Thursday, November 04, 2021

The Data Detective: Ten Easy Rules to Make Sense of Statistics

On the surface, statistics are concrete facts that describe the world. However, in actuality, they are highly susceptible to manipulation, both intentional and unintentional. Understanding the details is key to making accurate decisions. 

In the UK, one part of the country appeared to have a much greater infant mortality rate. What could be causing that? The mortality rate even differed among similar demographics in the different locations. The "difference" turned out to just be in the way the statistics were reported. The same event would be reported as a "late miscarriage" in one place and a "live birth followed by death" in another. The events were the same, but the different reporting, made one appear to reduce infant mortality. This difference also explains some of the differences in infant mortality across countries. It is not that outcomes are worse, just that they are reported differently. It is common for elaborate charts and analysis to be built on unreliable data. 

Scientific studies, can be very prone to publication bias. An unexpected novel result is likely to get a great deal of press coverage. The "boring" results are less likely to even be published. There is also a strong incentive to publish novel results, rather than try to reproduce previous results. There may have been multiple people trying similar experiments, but only the novel results made it to publication. Then there are issues with the study itself. The significance threshold is arbitrary. A researcher may choose to change the size of the dataset in order to get the results that they are desiring. Psychology and medicine are both very prone to only publishing the "good stuff", leaving us with little ability to know what is truly "good".

On an individual level, we are also susceptible to bias from our pre-existing beliefs. We are more likely to consume media that backs up our beliefs. People that think like us are more likely to be given the benefit of the doubt over those that contradict our viewpoints. The same things happens in research. Results that are differ from what is expected are more likely to be discarded.

Visualizations are a great way to mislead. Different types of numbers can be compared to produce misleading results. Changes in color and scale can change our interpretation of the data. Unrelated data can be shown together to imply relationships were none exists. Graphs and infographics are easily digestible, but not necessarily show the whole picture.

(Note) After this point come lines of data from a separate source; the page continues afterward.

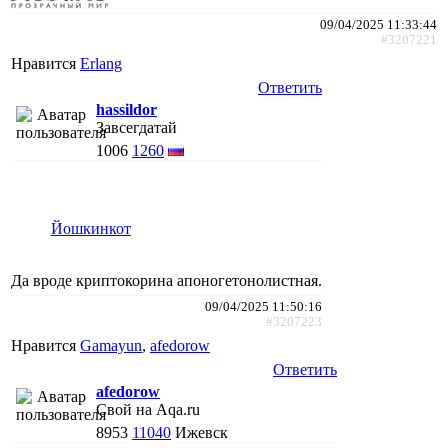
09/04/2025 11:33:44
#3207221
Нравится
Erlang
Ответить
hassildor
Завсегдатай
1006
1260
Йошкинкот
Да вроде криптокорина апоногетонолистная.
09/04/2025 11:50:16
#3207223
Нравится
Gamayun
,
afedorow
Ответить
afedorow
Свой на Aqa.ru
8953
11040
Ижевск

The use of data can impact the data itself. If people know that data will be used for a purpose, their behavior may be changed to account for the data collection. Wrestlers target a specific weight class before they weigh in. Looking at data, it will be rare for a wrestler to be at the bottom of a weight class. Teachers that are graded based on student performance have incentive to manipulate that performance. The student performance is no longer fully objective. Government officials that can control data may manipulate it for their objectives. (This it is important to have non-partisan data organizations.)

Data Detective does a great job of helping to guide us through the pitfalls and benefits of statistics that we encounter in our life. It builds on past work while presenting concrete cases to help us to better understand what is going on in the world around us.